Leaky engine seals delay weather satellite launch

Posted: October 25, 2001

  Titan 2
The two-nozzle Titan 2 first stage engine system will have leaky seals replaced before launch can occur. Photo: U.S. Air Force
Originally planned to be the first U.S. launch of 2001, technical gremlins have kept an Air Force Titan 2 rocket and its military weather satellite grounded all year and the latest glitch could very well delay blastoff until late December.

Leaky engine turbopump seals were recently found on the rocket's first stage as launch pad technicians were beginning the campaign for a November 14 liftoff from Vandenberg Air Force Base in California, Col. John Insprucker, the Air Force's deputy Titan program manager, told Spaceflight Now.

"The Lockheed Martin contractor, in conjunction with Aerojet (the manufacturer of the engines), will remove the turbopump assembly from each engine and replace the suspect leaky seals," Insprucker said in a statement.

The work is scheduled to be completed at Vandenberg over the next two weeks. The team replacing the seals routinely performs this procedure after every engine test at Aerojet, so the procedure is not unusual, Insprucker said.

The Titan 2's first stage has been sitting on the Space Launch Complex-4 West pad since October 12, 2000, and that lengthy wait is what caused the seals to leak.

A refurbished Intercontinental Ballistic Missile, the Titan 2 was poised for launch January 20 when the first countdown was scrubbed by ground equipment troubles. A second try a day later was halted at T-minus 28 seconds because of a sluggish fuel valve indicator switch. Later that night the rocket's cargo, the Defense Meteorological Satellite Program F16 spacecraft, suffered a guidance system malfunction.

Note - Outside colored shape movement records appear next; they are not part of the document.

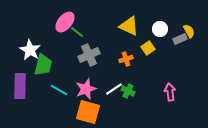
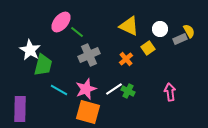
pink ellipse: moved 4 px left
orange cross: rotated 24 degrees counterclockwise
purple rectangle: moved 23 px down
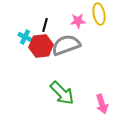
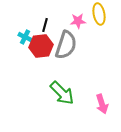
gray semicircle: rotated 128 degrees clockwise
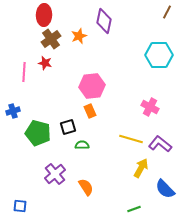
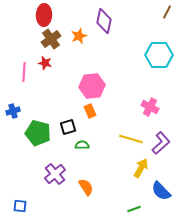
purple L-shape: moved 1 px right, 1 px up; rotated 100 degrees clockwise
blue semicircle: moved 4 px left, 2 px down
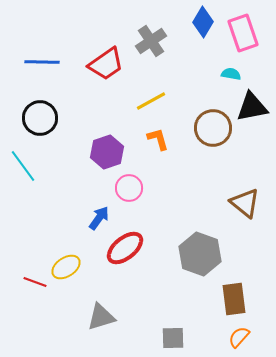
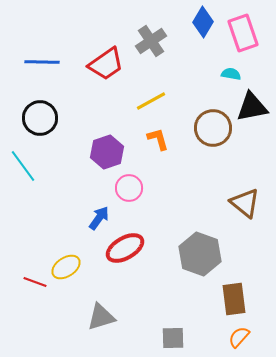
red ellipse: rotated 9 degrees clockwise
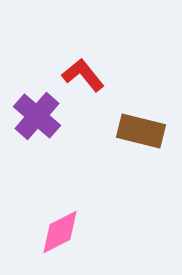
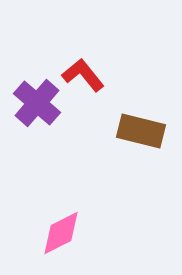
purple cross: moved 13 px up
pink diamond: moved 1 px right, 1 px down
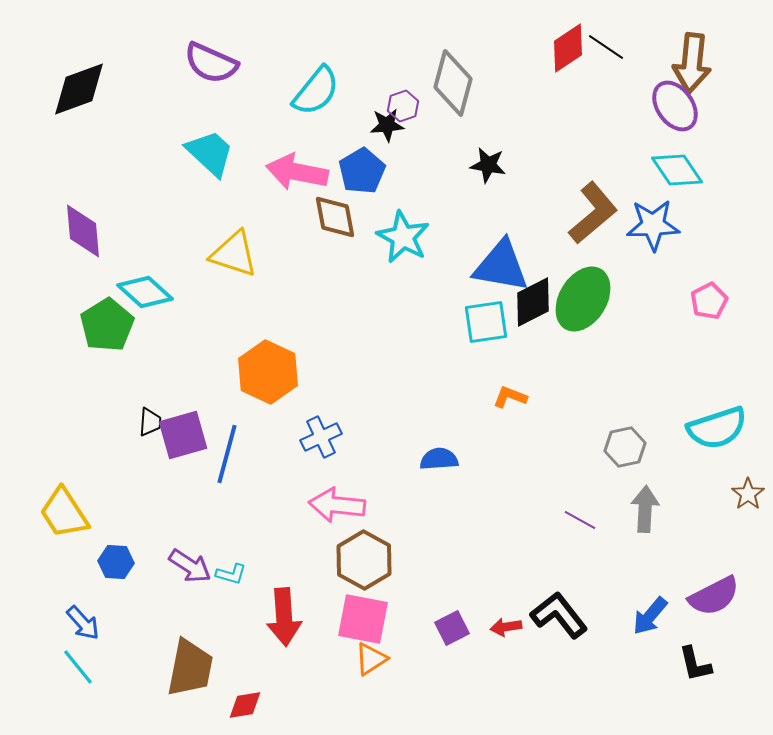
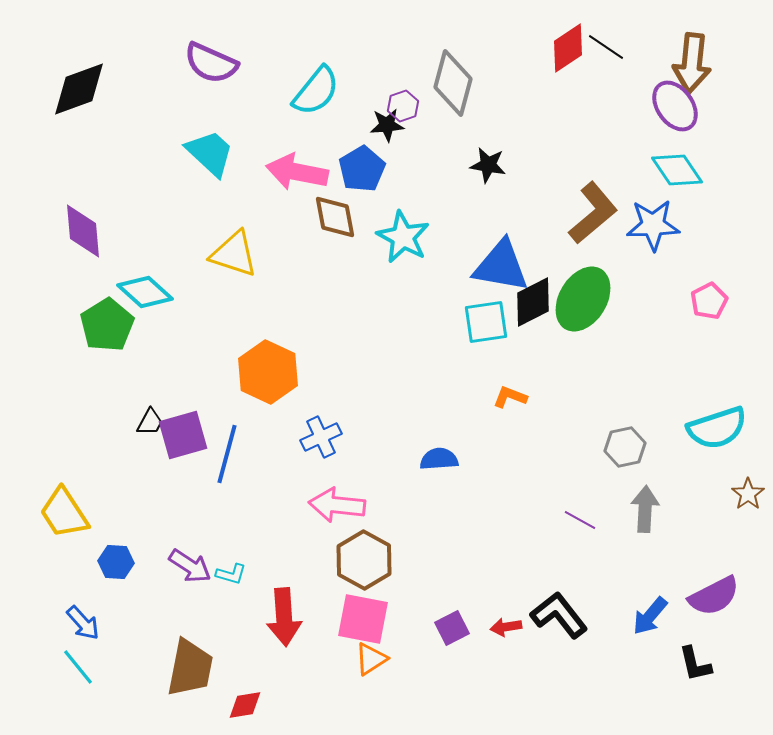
blue pentagon at (362, 171): moved 2 px up
black trapezoid at (150, 422): rotated 24 degrees clockwise
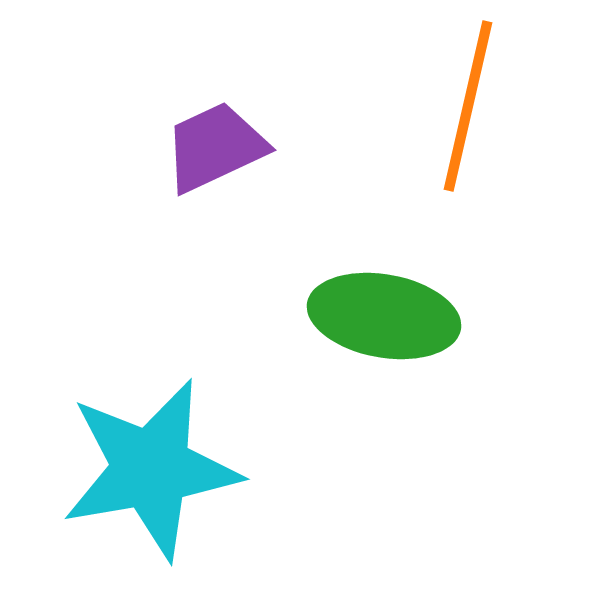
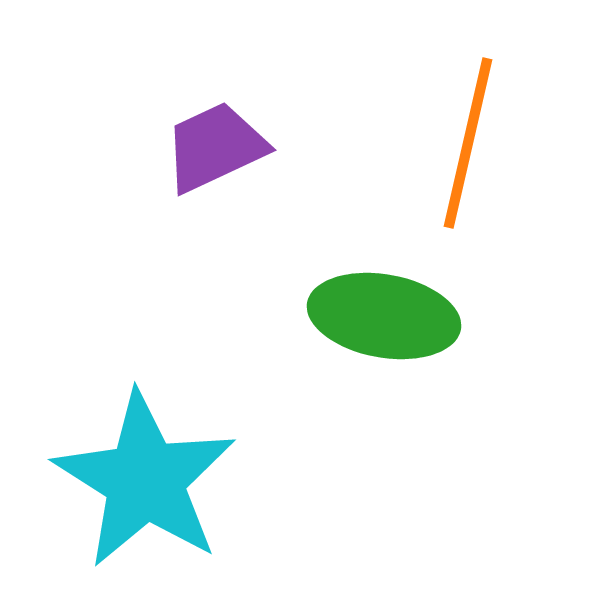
orange line: moved 37 px down
cyan star: moved 6 px left, 11 px down; rotated 30 degrees counterclockwise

The extensive work to find the DMSP satellite's ailment and correct the situation postponed the $430 million mission until late summer. Scheduling conflicts at Vandenberg then pushed the Titan 2 launch until November 14.

A new launch date has not been formally established.

"Space and Missile System Center at Los Angeles AFB is coordinating priorities with U.S. Space Command and Air Force Space Command. While the required turbopump seal replacement has not yet been accomplished, assuming a nominal rework, the Titan booster could be ready to support a late December 2001 launch," Insprucker said.

The National Oceanic and Atmospheric Administration, which will control the DMSP spacecraft once in orbit, reported earlier this week that the launch was tentatively targeted for December 20.